Page images and extracted text:
- - - - -

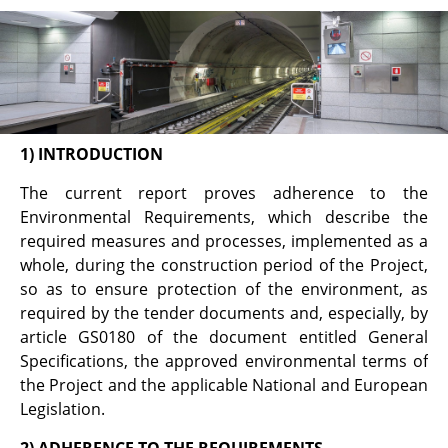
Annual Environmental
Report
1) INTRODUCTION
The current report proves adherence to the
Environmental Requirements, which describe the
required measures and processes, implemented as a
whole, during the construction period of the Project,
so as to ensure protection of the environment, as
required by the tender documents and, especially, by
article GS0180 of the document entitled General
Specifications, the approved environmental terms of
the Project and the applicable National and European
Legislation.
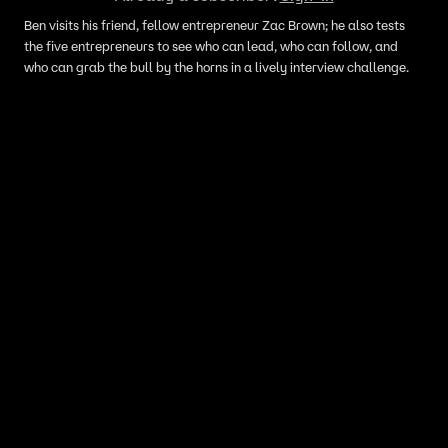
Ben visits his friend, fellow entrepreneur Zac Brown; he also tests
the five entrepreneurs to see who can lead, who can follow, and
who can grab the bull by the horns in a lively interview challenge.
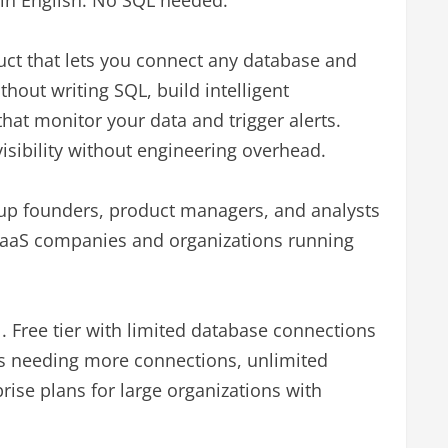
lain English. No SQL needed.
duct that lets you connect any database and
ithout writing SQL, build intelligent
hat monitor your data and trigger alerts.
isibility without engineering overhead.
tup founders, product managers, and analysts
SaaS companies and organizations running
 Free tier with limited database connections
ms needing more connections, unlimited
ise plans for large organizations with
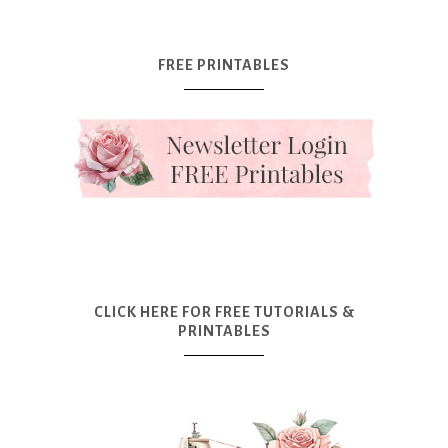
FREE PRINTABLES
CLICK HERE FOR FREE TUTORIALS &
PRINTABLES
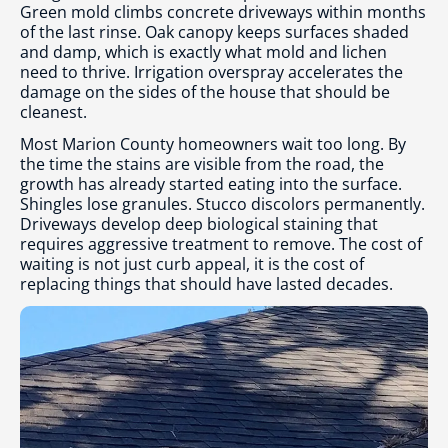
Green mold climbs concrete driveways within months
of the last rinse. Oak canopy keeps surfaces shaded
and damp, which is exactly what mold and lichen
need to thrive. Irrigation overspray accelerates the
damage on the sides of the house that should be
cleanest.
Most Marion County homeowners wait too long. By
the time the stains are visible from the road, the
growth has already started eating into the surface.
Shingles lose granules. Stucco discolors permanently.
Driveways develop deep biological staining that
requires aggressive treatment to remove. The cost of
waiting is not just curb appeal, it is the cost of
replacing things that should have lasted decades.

- - - - -

Directions for this task: Your answer must be an exact repeat of the records above, with no pictures in it.

Written response:
Annual Environmental
Report
1) INTRODUCTION
The current report proves adherence to the
Environmental Requirements, which describe the
required measures and processes, implemented as a
whole, during the construction period of the Project,
so as to ensure protection of the environment, as
required by the tender documents and, especially, by
article GS0180 of the document entitled General
Specifications, the approved environmental terms of
the Project and the applicable National and European
Legislation.
Ben visits his friend, fellow entrepreneur Zac Brown; he also tests
the five entrepreneurs to see who can lead, who can follow, and
who can grab the bull by the horns in a lively interview challenge.
lain English. No SQL needed.
duct that lets you connect any database and
ithout writing SQL, build intelligent
hat monitor your data and trigger alerts.
isibility without engineering overhead.
tup founders, product managers, and analysts
SaaS companies and organizations running
 Free tier with limited database connections
ms needing more connections, unlimited
ise plans for large organizations with
FREE PRINTABLES
CLICK HERE FOR FREE TUTORIALS &
PRINTABLES
Green mold climbs concrete driveways within months
of the last rinse. Oak canopy keeps surfaces shaded
and damp, which is exactly what mold and lichen
need to thrive. Irrigation overspray accelerates the
damage on the sides of the house that should be
cleanest.
Most Marion County homeowners wait too long. By
the time the stains are visible from the road, the
growth has already started eating into the surface.
Shingles lose granules. Stucco discolors permanently.
Driveways develop deep biological staining that
requires aggressive treatment to remove. The cost of
waiting is not just curb appeal, it is the cost of
replacing things that should have lasted decades.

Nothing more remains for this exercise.